The ten longest rivers in the United States as measured by the United States Geological Survey.
These are the ten longest rivers in the United States as measured by the USGS. Most people would guess that the Mississippi River is the longest river in the United States but that is not the case.
Other sources may list the Mississippi as the longest river in the country because they are counting the tributaries of the Mississippi as well. The USGS considers each river separate so the longest river in the country is actually a tributary of the Mississippi River.
Ten Longest Rivers in the United States
1. Missouri River - 2,540 miles
Image Source (Missouri River in Montana)
As stated above some sources consider the Missouri River a part of the Mississippi River and include its length combined with the Mississippi. The USGS lists the Missouri River as a separate river and therefore it is the longest river in the United States at 2,540 miles. The Missouri River starts in the Rocky Mountains in Montana and flows into the Mississippi River near St. Louis, Missouri.
2. Mississippi River - 2,340 miles
Image Source by Shannon
The Mississippi River begins at Lake Itasca in Northwestern Minnesota and flows 2,340 miles to where it flows into the Gulf of Mexico in southern Louisiana. Though not the longest river in the United States the Mississippi has the largest drainage area in the country and one of the largest drainage areas in the world. Personally I think it's a great thrill to drive over the mighty Mississippi every time I do it.
3. Yukon River - 1,980 miles
The Yukon River begins at Llewellyn Glacier at Atlin Lake in northwestern British Columbia and flows 1,980 miles through the Yukon Territory and into Alaska where it eventually flows into the Bering Sea. I've camped along the Yukon River and driven over it numerous times and it has a greenish tint to it due to the high mineral content in the water.
T-4. Rio Grande - 1,900 miles
The Rio Grande begins at the base of Canby Mountain in Colorado and flows 1,900 miles to where it flows into the Gulf of Mexico just south of Brownsville, Texas and north of Matamoros, Mexico. I've driven along parts of the Rio Grande along the Texas-Mexico border and would not call it a large or grand river in many areas.
T-4. St. Lawrence River - 1,900 miles
The St. Lawrence River begins at the end of Lake Ontario between Kingston, Ontario in Canada and Cape Vincent, New York in the United States. From there the river flows through the Thousand Islands and travels 1,900 miles to where it empties into the Gulf of St. Lawrence and the Atlantic Ocean. I've traveled extensively along the St. Lawrence River and visited the St. Lawrence Seaway canals and locks as a kid. The river becomes massively wide north of Quebec City.

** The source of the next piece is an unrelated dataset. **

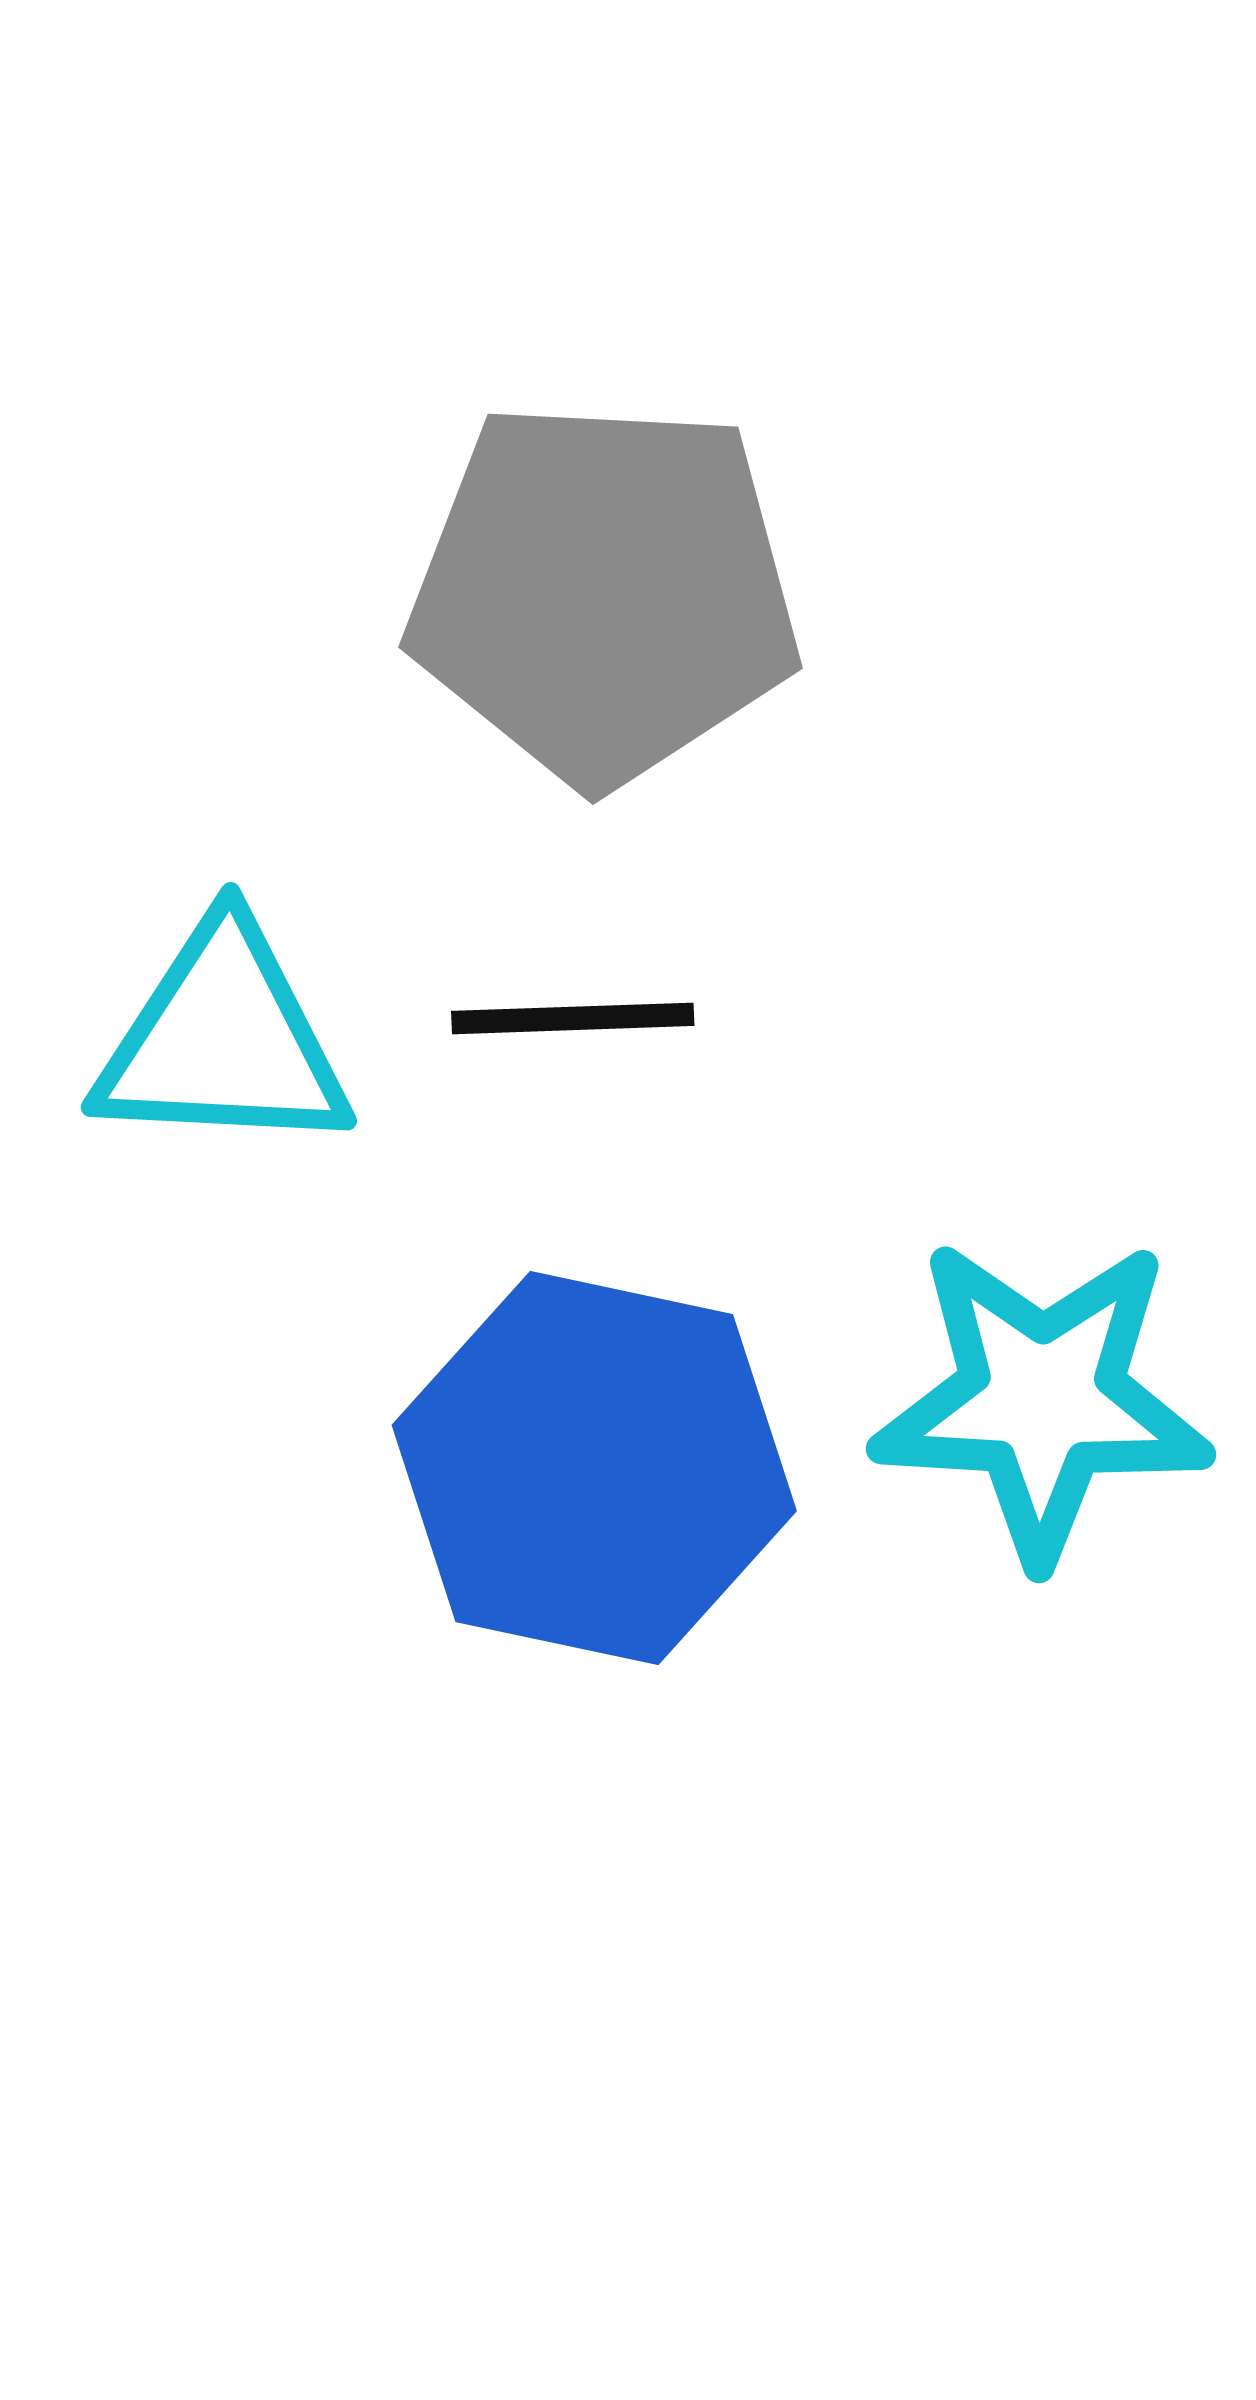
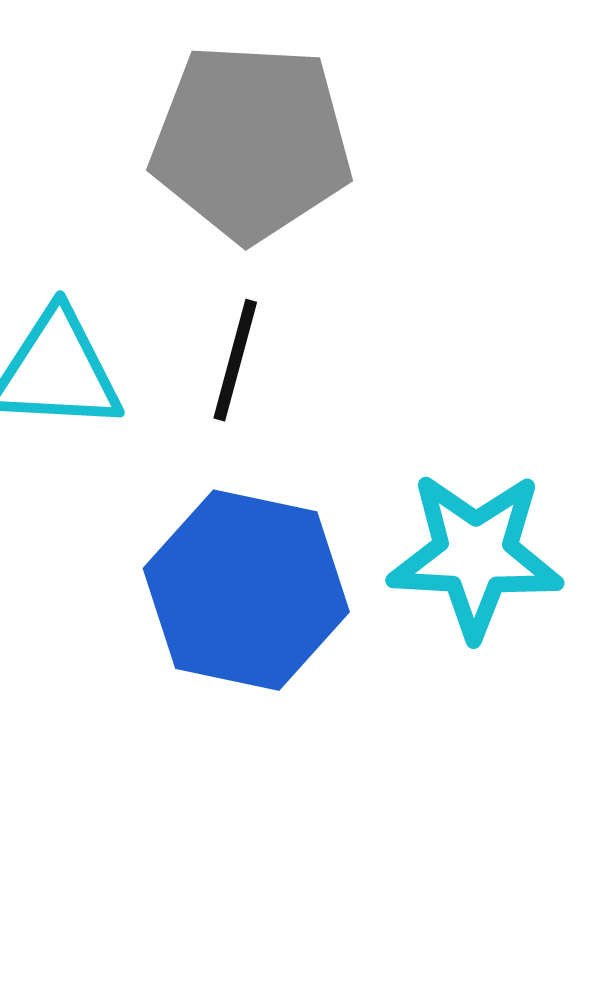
black line: (573, 1018) -> (235, 360), turned -73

6. Arkansas River - 1,460 miles
The Arkansas River begins in the Rocky Mountains in Colorado near Leadville. It then flows 1,460 miles to where it merges with the Mississippi River in southeastern Arkansas near the ghost town of Napoleon.
7. Colorado River - 1,450 miles
Image Source by Christian Mehlführer
The Colorado River begins at La Poudre Pass Lake in beautiful Rocky Mountain National Park in northern Colorado and ends where it flows into the Gulf of California between Baja California and Sonora in Mexico. Of course the Colorado River is most famous for carving and flowing through the magnificent Grand Canyon. I've hiked to and crossed over the foot bridges that go over the Colorado River at the bottom of the Grand Canyon a number of times.
8. Atchafalaya River - 1,420 miles
The Atchafalaya River begins in Curry County New Mexico and flows 1,420 miles through Texas and Louisiana south of the Mississippi River and empties into the Gulf of Mexico at Atchafalaya Bay.
9. Ohio River - 1,310 miles
The Ohio River forms when the Allegheny and Monongahela Rivers merge at Point State Park which is in Pittsburgh, Pennsylvania. From there the Ohio River flows 1,310 miles until it merges into the Mississippi River near Cairo, Illinois.
10. Red River - 1,290 miles
Image Source by Henley Quadling
The Red River begins in two forks which start in Texas and Oklahoma. The Texas fork is called the Prairie Dog Town Fork while the Oklahoma Fork is called Buck Creek and then North Fork. Once the forks merge the Red River flows 1,290 miles until it flows into both the Atchafalaya and Mississippi Rivers in Louisiana.